As for the commercial real estate industry, the response of financial institutions to the flood of borrower accommodation requests has parallel dimensions to today’s unique circumstances. Yes, by definition, all real estate is unique requiring an approach adapted to the specificities of each asset. This will always be the case, especially when the credit issues are resolved. But for now, the initial response from the lending community has been measured and moderate.
Aside from borrowers who were already in the recovery pipeline with unrelated challenges, financial institutions appear inclined to request a waiting period for a certain period, favorably inclined to a short-term forbearance that will make the bridge until a time when the severity and response of public policies to the pandemic offers some clarity. This measured and sensible approach not only takes into account the source of the pressure on most asset classes, but is colored by the prevailing feeling that we are all in the same boat. While global infections have temporarily shut down sources of income, this does not reflect the operational quality of a property, the sustainability of a capital structure, or the proficiency of ownership and management of the property. The source of the impairment sets this crisis apart from others of the recent past.
Hope may not be a strategy, but history suggests that betting against innovation in science and medicine can be a sucker bet. As human ingenuity finds a way to reduce, treat and possibly defeat the virus, borrowers and lenders will return to their traditional roles, striving to find solutions to recapitalize unique assets with great geographic diversity and a range of considerations. While we await and encourage the medical response, a pause to catch our collective breath seems both humanly appropriate and technically maximizing NPV.

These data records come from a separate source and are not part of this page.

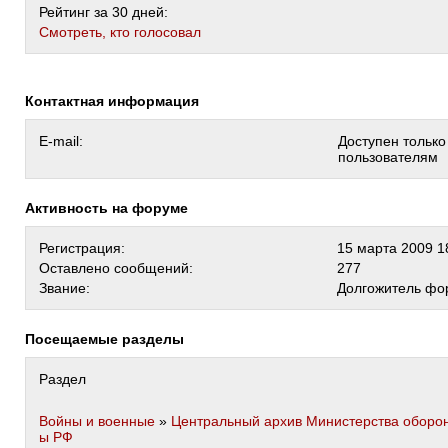
Рейтинг за 30 дней:
Cмотреть, кто голосовал
Контактная информация
E-mail:
Доступен тольк
пользователям
Активность на форуме
Регистрация:
15 марта 2009 1
Оставлено сообщений:
277
Звание:
Долгожитель фо
Посещаемые разделы
Раздел
Войны и военные
»
Центральный архив Министерства оборо
ы РФ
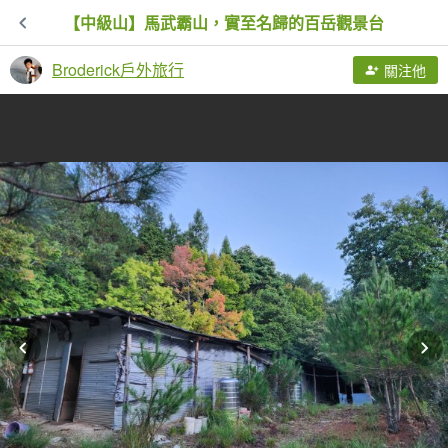
【中級山】馬武霸山，實至名歸的百岳觀景台
Broderick戶外旅行
關注他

While Kenneth Rogoff and Carmen Reinhart’s instant classic This time it’s different: eight centuries of financial madness illustrates how naïve it can be to characterize a financial crisis as truly different, the fact remains that this reversal has at least one distinguishing feature. In previous cycles, solutions were largely in the hands of real estate and finance professionals. This time around, lenders and borrowers are bystanders in many ways, relegated to rooting for the medical community to break the fever.